**WORK TASK**
Look through the listing below, find every line with the string "needs", and copy it.
========
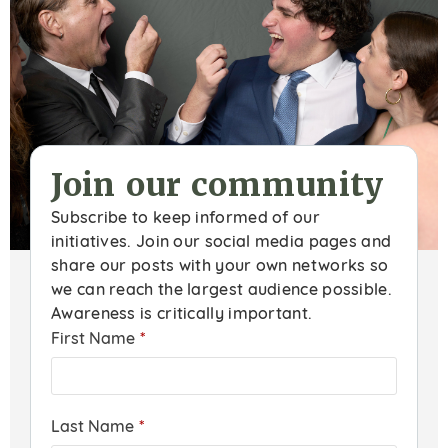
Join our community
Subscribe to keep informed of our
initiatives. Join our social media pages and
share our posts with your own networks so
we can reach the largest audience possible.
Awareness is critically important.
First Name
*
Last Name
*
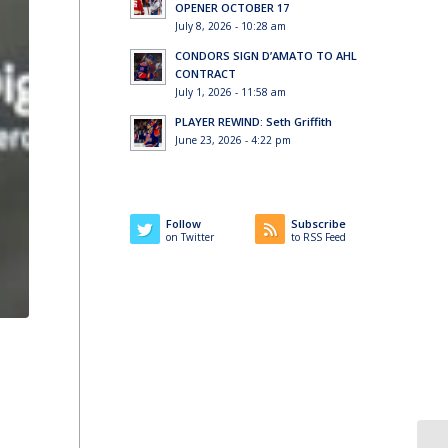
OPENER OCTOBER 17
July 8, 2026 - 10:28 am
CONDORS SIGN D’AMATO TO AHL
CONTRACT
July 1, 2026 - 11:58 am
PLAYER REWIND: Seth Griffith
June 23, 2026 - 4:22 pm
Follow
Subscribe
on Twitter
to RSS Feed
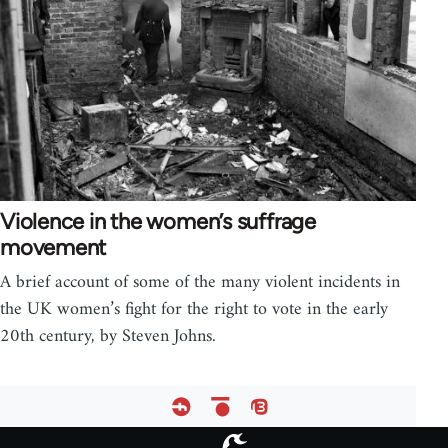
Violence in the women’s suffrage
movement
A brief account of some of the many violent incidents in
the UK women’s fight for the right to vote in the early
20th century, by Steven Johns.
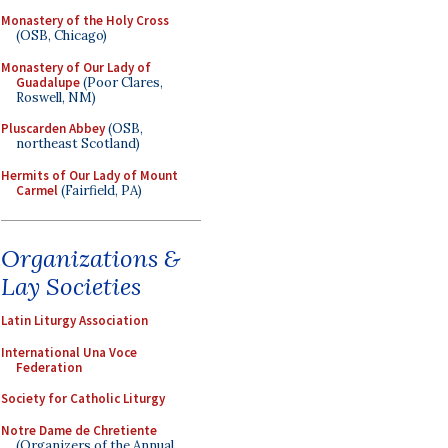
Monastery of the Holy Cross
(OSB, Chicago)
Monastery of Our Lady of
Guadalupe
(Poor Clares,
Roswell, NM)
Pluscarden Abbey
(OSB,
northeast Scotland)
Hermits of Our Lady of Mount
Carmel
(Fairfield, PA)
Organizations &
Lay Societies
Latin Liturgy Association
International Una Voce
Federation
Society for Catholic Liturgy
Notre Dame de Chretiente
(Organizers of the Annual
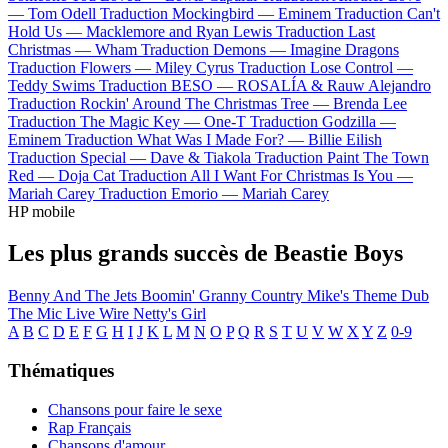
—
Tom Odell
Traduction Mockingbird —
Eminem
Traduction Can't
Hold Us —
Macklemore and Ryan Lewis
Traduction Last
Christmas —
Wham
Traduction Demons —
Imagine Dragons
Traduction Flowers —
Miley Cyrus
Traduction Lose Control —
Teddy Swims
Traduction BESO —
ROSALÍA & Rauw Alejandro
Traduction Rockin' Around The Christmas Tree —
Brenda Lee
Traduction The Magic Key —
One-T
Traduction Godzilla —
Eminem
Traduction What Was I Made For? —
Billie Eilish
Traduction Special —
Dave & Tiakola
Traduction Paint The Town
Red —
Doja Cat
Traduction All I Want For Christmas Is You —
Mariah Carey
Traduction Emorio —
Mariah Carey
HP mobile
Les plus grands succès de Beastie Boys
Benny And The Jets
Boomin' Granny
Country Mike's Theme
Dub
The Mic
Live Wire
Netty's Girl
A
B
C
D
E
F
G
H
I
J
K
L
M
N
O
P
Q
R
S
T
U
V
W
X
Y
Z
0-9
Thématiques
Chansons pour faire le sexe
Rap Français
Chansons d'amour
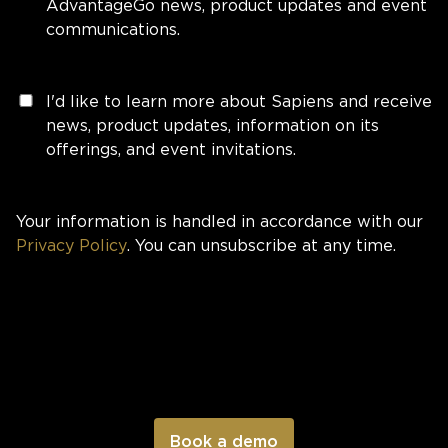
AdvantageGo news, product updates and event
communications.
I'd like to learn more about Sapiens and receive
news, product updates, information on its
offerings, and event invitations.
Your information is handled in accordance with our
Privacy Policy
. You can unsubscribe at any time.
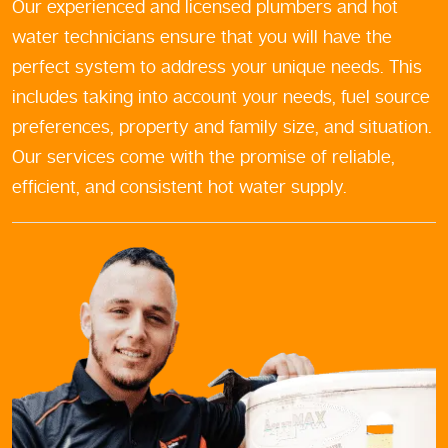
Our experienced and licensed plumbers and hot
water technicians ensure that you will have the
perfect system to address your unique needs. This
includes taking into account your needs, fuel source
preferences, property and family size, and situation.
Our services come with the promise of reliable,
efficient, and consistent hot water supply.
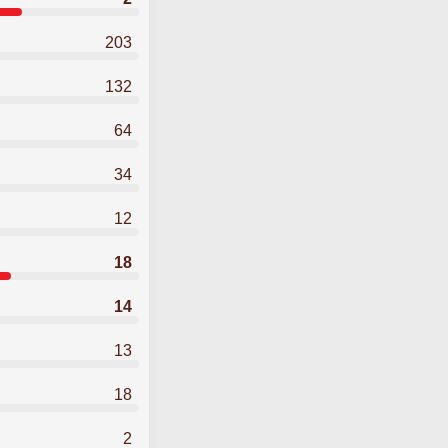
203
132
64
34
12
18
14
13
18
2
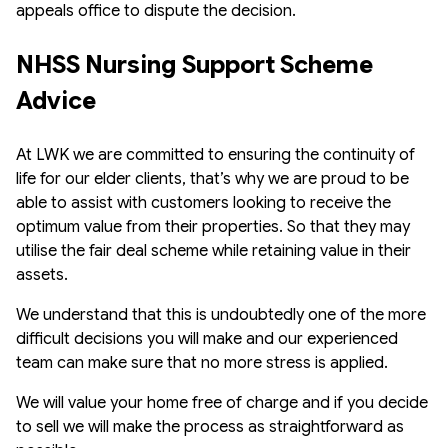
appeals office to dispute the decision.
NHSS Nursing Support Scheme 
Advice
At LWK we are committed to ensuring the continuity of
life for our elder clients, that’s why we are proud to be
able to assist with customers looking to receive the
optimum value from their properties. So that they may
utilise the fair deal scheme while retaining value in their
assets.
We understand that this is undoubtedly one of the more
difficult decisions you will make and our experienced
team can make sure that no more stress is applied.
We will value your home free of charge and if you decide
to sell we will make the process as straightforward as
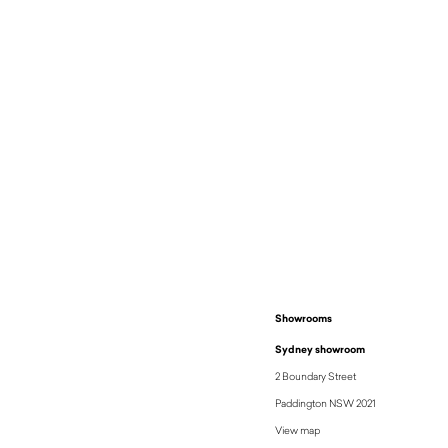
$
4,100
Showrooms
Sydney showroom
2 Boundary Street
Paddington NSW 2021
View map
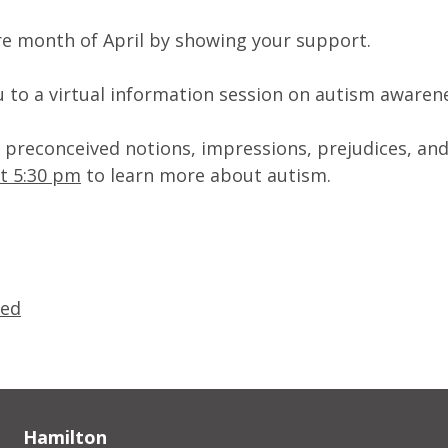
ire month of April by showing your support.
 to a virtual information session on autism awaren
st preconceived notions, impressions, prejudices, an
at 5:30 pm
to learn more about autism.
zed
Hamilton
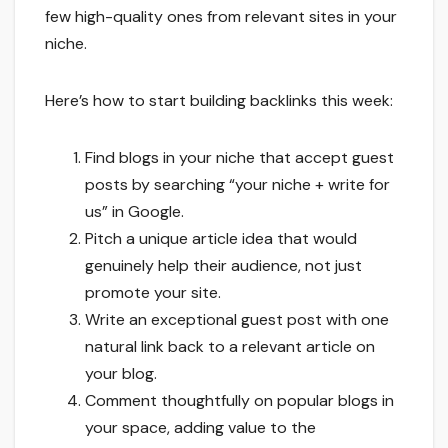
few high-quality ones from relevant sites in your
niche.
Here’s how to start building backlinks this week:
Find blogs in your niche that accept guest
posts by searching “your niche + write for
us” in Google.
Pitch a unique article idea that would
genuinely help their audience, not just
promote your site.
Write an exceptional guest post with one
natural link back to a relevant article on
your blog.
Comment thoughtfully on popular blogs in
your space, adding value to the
========
**TASK RESULT**
perfect system to address your unique needs. This
includes taking into account your needs, fuel source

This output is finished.